- Der Kanton Bern kritisiert das Bundesamt für Gesundheit scharf und fordert, der Bund solle die Impflogistik an Private übertragen.
- Grund dafür ist ein am Freitagabend kurzfristig mitgeteilter Lieferengpass für den Corona-Impfstoff von Moderna.
- Die Direktorin des BAG Anne Lévy weist die Kritik entschieden zurück. «Das Problem liegt bei Moderna und nicht beim Bund.»
«Der Kanton Bern fordert den Bund auf, sich personell neu zu orientieren und die Verantwortung für das Lieferungs- und Impfprogramm Fachleuten aus der Wirtschaft zu übertragen, um einen professionellen Ablauf sicherzustellen», heisst es wörtlich in einer Mitteilung der Berner Gesundheitsdirektion.
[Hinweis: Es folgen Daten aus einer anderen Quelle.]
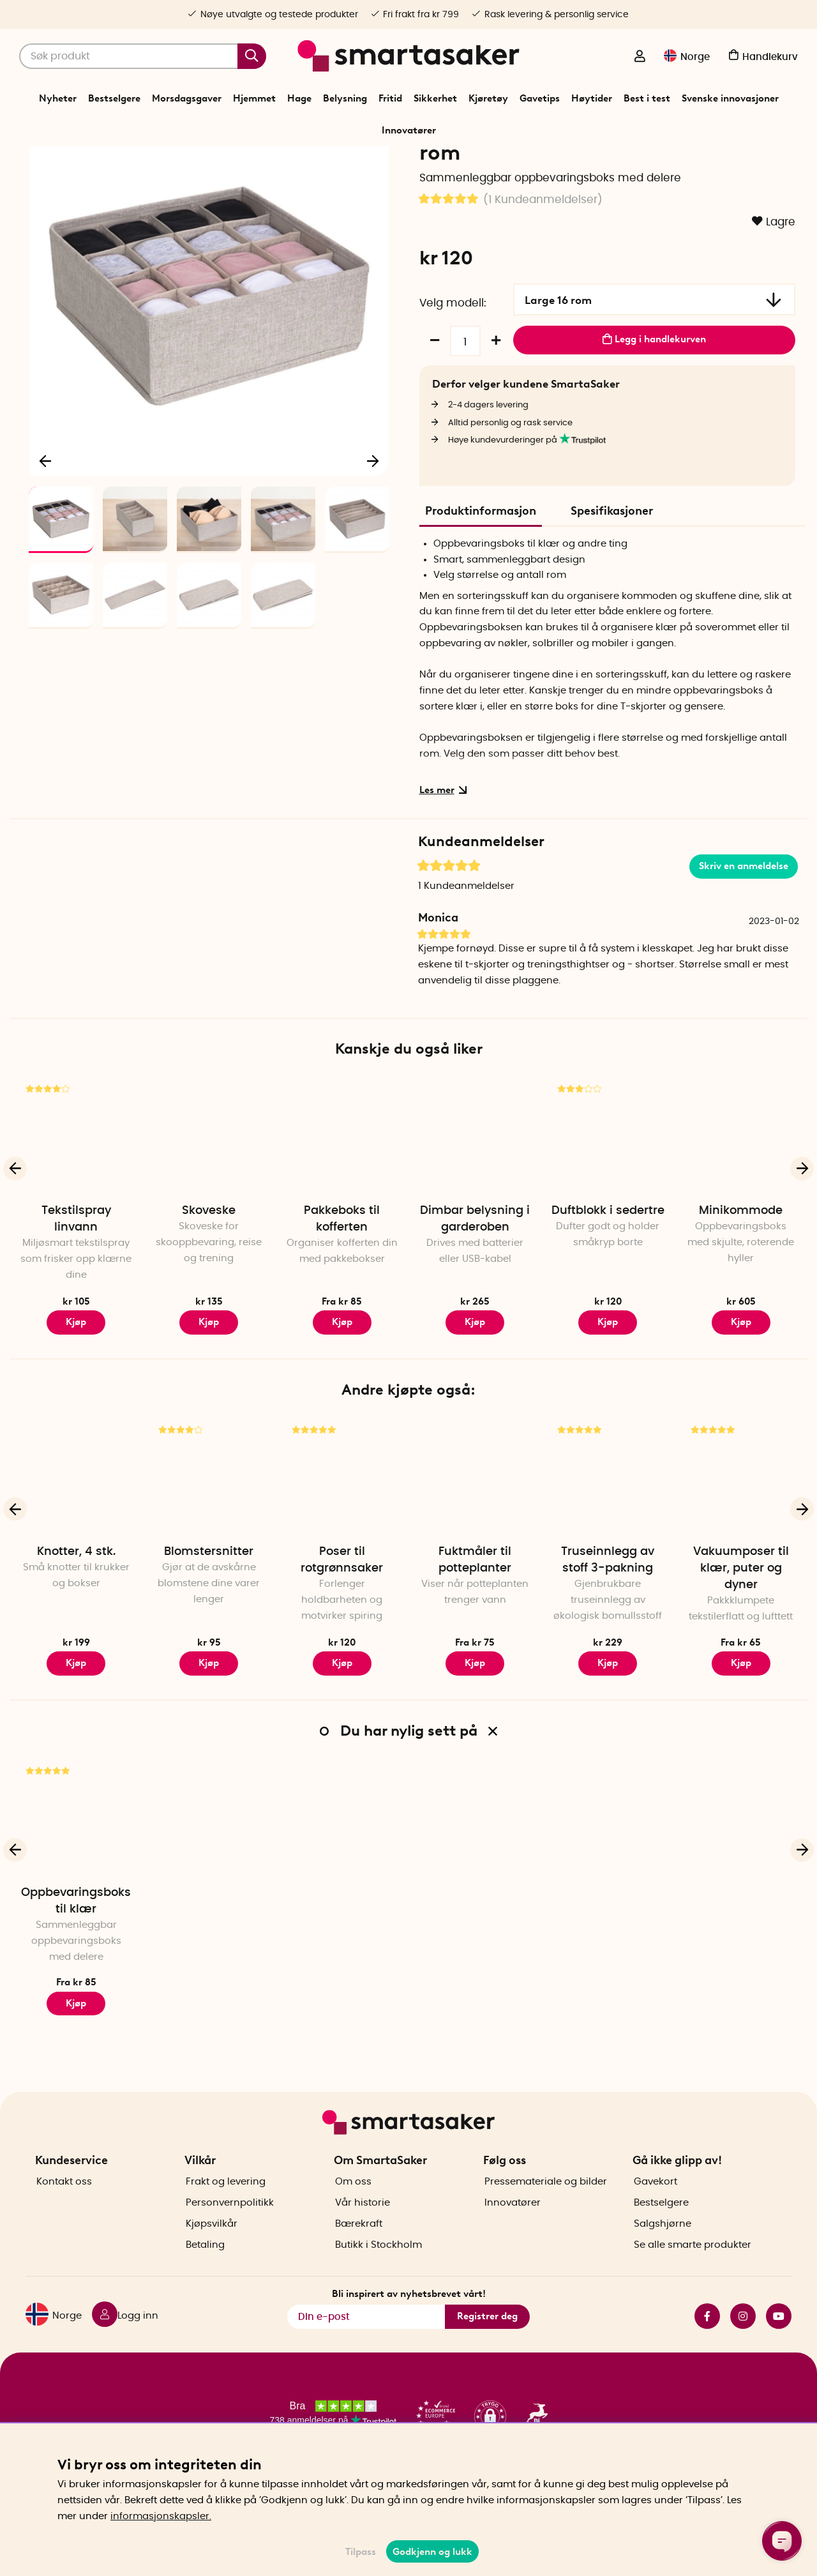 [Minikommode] (741, 1212)
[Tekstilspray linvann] (76, 1212)
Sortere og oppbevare (390, 162)
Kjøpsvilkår (211, 2261)
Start (285, 162)
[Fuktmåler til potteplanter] (475, 1553)
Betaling (205, 2282)
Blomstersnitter (208, 1628)
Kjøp (76, 1398)
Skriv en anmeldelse (743, 942)
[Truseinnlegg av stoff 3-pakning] (607, 1553)
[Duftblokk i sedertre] (607, 1212)
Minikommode (741, 1287)
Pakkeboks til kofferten (342, 1296)
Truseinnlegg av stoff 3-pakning (607, 1637)
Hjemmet (254, 98)
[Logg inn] (639, 57)
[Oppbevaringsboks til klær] (76, 1894)
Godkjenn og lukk (432, 2551)
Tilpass (360, 2551)
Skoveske (209, 1287)
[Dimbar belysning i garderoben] (475, 1212)
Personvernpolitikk (230, 2240)
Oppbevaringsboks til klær (491, 162)
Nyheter (58, 98)
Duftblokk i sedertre (607, 1287)
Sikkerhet (435, 98)
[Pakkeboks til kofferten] (342, 1212)
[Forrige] (46, 534)
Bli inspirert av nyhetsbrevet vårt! (409, 2332)
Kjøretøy (488, 98)
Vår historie (362, 2240)
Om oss (353, 2219)
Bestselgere (114, 98)
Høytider (591, 98)
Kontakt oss (64, 2219)
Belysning (345, 98)
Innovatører (409, 130)
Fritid (390, 98)
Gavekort (655, 2219)
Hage (299, 98)
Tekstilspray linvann (76, 1296)
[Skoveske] (209, 1212)
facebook (707, 2354)
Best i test (647, 98)
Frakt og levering (226, 2219)
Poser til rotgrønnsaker (342, 1637)
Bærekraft (358, 2261)
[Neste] (373, 534)
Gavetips (540, 98)
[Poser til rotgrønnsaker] (342, 1553)
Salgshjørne (662, 2261)
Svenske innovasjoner (730, 98)
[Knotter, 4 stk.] (76, 1553)
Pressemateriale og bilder (545, 2219)
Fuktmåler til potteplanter (474, 1637)
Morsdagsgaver (186, 98)
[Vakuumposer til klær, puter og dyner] (741, 1553)
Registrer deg (487, 2354)
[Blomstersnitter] (209, 1553)
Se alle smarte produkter (692, 2282)
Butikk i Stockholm (378, 2282)
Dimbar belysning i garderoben (475, 1296)
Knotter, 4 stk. (76, 1628)
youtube (778, 2354)
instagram (743, 2354)
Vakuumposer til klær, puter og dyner (741, 1645) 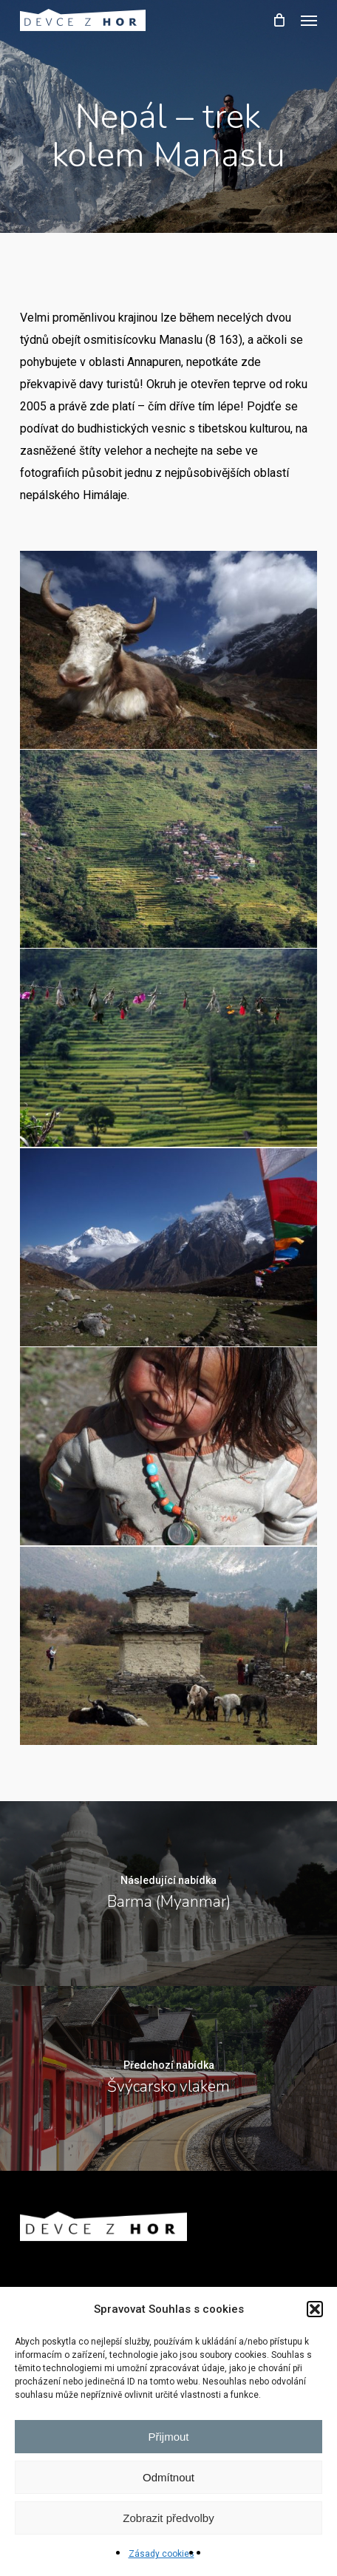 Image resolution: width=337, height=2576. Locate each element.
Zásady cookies (161, 2554)
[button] (314, 2309)
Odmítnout (168, 2477)
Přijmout (168, 2436)
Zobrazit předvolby (168, 2518) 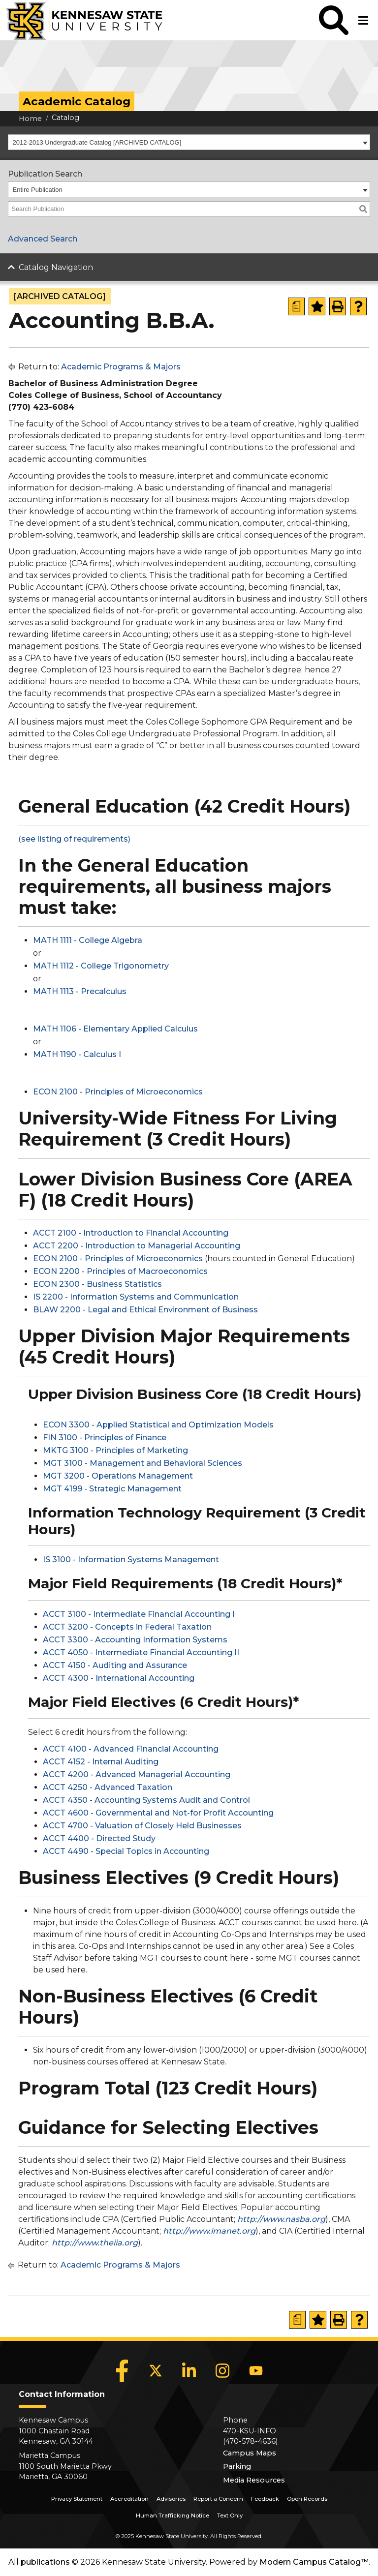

Der Bund habe am Freitagabend den Kantonen mitgeteilt, dass die angekündigte umfangreiche Lieferung an Moderna-Impfstoff nur in sehr geringem Umfang eingetroffen sei. Und diese Mitteilung erfolge nur einen Tag, nachdem an einem Treffen von Bundesrat Alain Berset, dem BAG und allen kantonalen Gesundheitsdirektorinnen und -direktoren von Bundesseite mit Nachdruck verlangt worden sei, die zweite Dosis nicht mehr zur Reserve an Lager zu behalten.
Schnegg ist nachhaltig verärgert
Der Berner Gesundheitsdirektor Pierre Alain Schnegg (SVP) zeigt sich gegenüber SRF auf Nachfrage nachhaltig verärgert: «Dass es bei so einer grossen Industrie-Operation Probleme gibt, ist mir auch klar. Aber eine solche Kommunikation zerstört das Vertrauen zwischen den Akteuren der Impfkampagne, aber auch jenes der Bevölkerung in die Kampagne.»
Dennoch werde der Kanton Bern in der kommenden Woche alle geplanten Impftermine einhalten können, gleichzeitig werde aber die Terminplanung ab dem 26. April an die neuen Gegebenheiten angepasst. Schnegg sagte weiter, der Kanton Bern werde mit den Reserven für die Zweitimpfung nun vorsichtig bleiben, egal was der Bund fordere.
Auch der Präsident der Gesundheitsdirektorenkonferenz, Lukas Engelberger ärgert sich über die Verzögerungen und bestätigt, dass statt 350'000 Dosen offenbar nur 70'000 ankamen. Von der scharfen Kritik am Bund von seinem Kollegen Schnegg hält er aber wenig. Denn das Problem liege in diesem Fall beim Hersteller und nicht beim Bund: «Wir sollten uns deshalb nicht gegenseitig mit Vorwürfen eindecken, sondern uns auf die Arbeit konzentrieren.» Es dürfte aber weiterhin sinnvoll bleiben, für die Zweitimpfungen eine gewisse Reserve zu behalten. «Die Kantone dürfen nicht zu stark unter Zeitdruck gesetzt werden.»
BAG sieht Fehler klar bei Moderna
Die Direktorin des BAG, Anne Lévy, versteht einerseits den Ärger über die Lieferverzögerung: «Wir sind auch empört über die kurzfristige Lieferverzögerung vonseiten Moderna. Wir haben aber sofort interveniert und konnten so wenigstens seine Teillieferung sichern,» sagt sie gegenüber SRF.
Der Bund ist jederzeit in der Lage, die eintreffenden Lieferungen an die Kantone zu verteilen. Das Problem liegt bei Moderna.
Andererseits weist sie die Kritik des Berner Gesundheitsdirektors Schnegg am Bund und am BAG aber entschieden zurück: «Die Hersteller haben Logistikprobleme und nicht der Bund. Der Bund ist jederzeit in der Lage, die eintreffenden Lieferungen an die Kantone zu verteilen. Das Problem liegt bei Moderna.» Sie stemme sich gegen das Argument, die Impflogistik wäre in privater Hand besser aufgehoben. Den Lieferengpass habe ja ausgerechnet ein privates Unternehmen zu verantworten, sagte Lévy bei Radio SRF. Das Problem liege also beim Hersteller.
Sie bleibt aber dabei, dass die Kantone mit rund einem Drittel aktuell zu grosse Reserven für Zweitimpfungen halten. Denn wenn es bis zur Zweitimpfung einmal etwas länger dauere, sei das kein Problem. Schnellere Verimpfung bedeute aber weniger Krankheitsfälle.